### To do
Leave out the pictures and output exactly the lines below from the one with "MYCÍ STROJE tlakové" down to the one with "jurul ciocanului, care", both of them included.

### Stored data
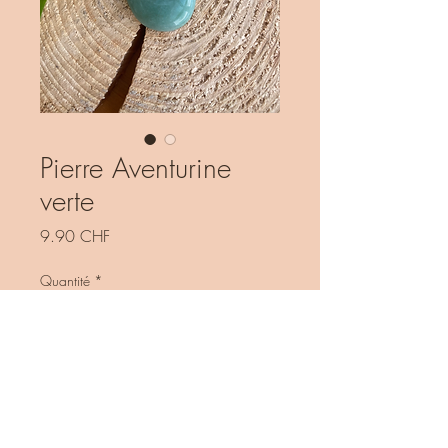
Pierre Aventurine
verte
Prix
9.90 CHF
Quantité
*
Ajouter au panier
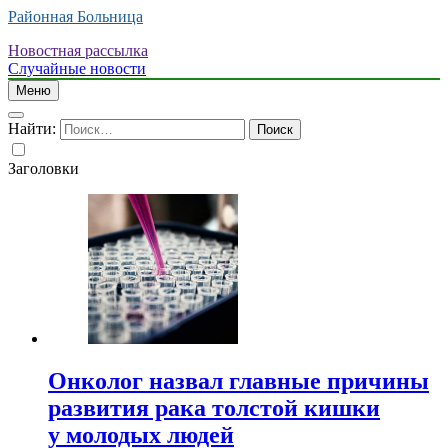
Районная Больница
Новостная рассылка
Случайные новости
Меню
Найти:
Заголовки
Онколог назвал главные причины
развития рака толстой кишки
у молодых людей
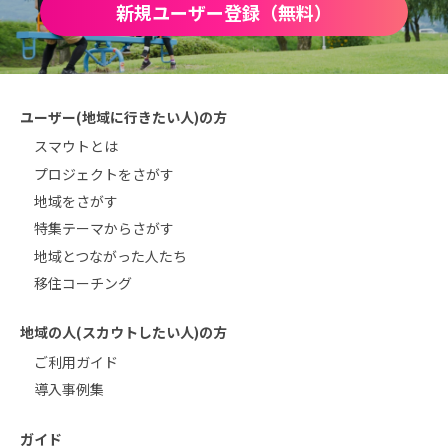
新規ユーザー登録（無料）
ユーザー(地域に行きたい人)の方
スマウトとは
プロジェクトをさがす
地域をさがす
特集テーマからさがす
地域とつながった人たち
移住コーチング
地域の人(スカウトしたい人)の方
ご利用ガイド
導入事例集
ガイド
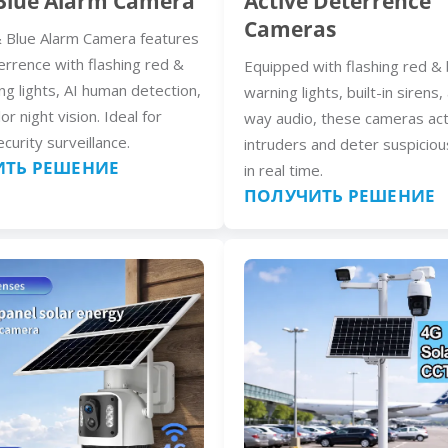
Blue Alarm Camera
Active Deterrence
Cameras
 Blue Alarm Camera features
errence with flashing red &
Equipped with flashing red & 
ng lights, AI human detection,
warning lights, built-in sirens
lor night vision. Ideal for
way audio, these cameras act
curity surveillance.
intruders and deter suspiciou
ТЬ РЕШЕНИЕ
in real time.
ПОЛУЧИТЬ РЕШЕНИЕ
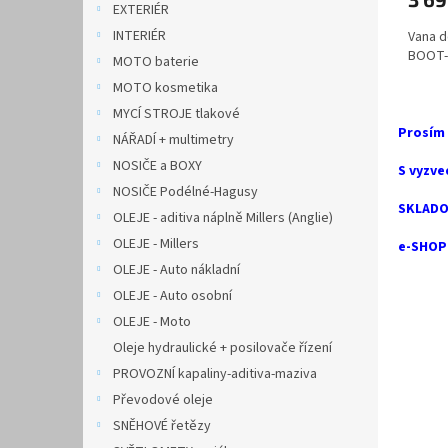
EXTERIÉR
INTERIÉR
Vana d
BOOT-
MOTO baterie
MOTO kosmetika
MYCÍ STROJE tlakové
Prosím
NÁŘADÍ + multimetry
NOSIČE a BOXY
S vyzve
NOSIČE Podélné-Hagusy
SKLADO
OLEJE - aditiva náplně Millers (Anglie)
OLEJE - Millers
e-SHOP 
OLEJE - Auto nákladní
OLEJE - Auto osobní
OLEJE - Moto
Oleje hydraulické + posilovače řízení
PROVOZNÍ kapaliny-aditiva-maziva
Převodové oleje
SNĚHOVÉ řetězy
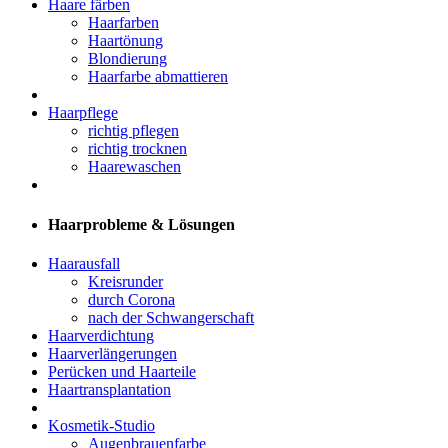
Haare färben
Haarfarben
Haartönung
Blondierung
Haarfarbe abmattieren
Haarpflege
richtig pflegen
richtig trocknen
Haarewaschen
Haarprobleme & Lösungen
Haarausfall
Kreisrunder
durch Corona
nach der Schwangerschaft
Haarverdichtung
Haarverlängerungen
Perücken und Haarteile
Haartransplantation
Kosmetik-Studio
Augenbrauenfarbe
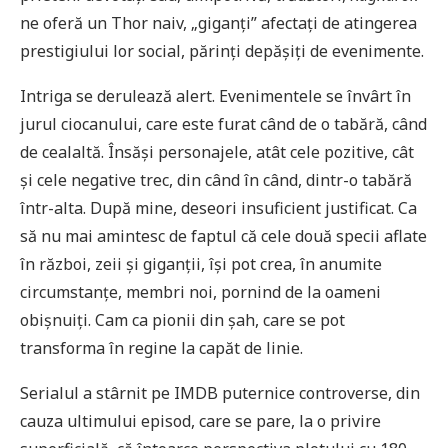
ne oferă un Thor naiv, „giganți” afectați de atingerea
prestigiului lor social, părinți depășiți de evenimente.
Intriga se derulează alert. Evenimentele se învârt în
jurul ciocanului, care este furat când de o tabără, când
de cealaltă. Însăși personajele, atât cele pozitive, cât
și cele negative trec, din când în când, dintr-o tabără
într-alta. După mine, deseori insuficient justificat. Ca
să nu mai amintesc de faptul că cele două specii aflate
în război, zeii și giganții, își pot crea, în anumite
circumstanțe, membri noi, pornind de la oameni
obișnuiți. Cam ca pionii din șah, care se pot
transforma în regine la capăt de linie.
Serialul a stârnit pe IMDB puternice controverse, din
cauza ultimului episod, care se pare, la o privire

### Result of the exercise
MYCÍ STROJE tlakové
Prosím
NÁŘADÍ + multimetry
NOSIČE a BOXY
S vyzve
NOSIČE Podélné-Hagusy
SKLADO
OLEJE - aditiva náplně Millers (Anglie)
OLEJE - Millers
e-SHOP 
OLEJE - Auto nákladní
OLEJE - Auto osobní
OLEJE - Moto
Oleje hydraulické + posilovače řízení
PROVOZNÍ kapaliny-aditiva-maziva
Převodové oleje
SNĚHOVÉ řetězy
Haare färben
Haarfarben
Haartönung
Blondierung
Haarfarbe abmattieren
Haarpflege
richtig pflegen
richtig trocknen
Haarewaschen
Haarprobleme & Lösungen
Haarausfall
Kreisrunder
durch Corona
nach der Schwangerschaft
Haarverdichtung
Haarverlängerungen
Perücken und Haarteile
Haartransplantation
Kosmetik-Studio
Augenbrauenfarbe
ne oferă un Thor naiv, „giganți” afectați de atingerea
prestigiului lor social, părinți depășiți de evenimente.
Intriga se derulează alert. Evenimentele se învârt în
jurul ciocanului, care este furat când de o tabără, când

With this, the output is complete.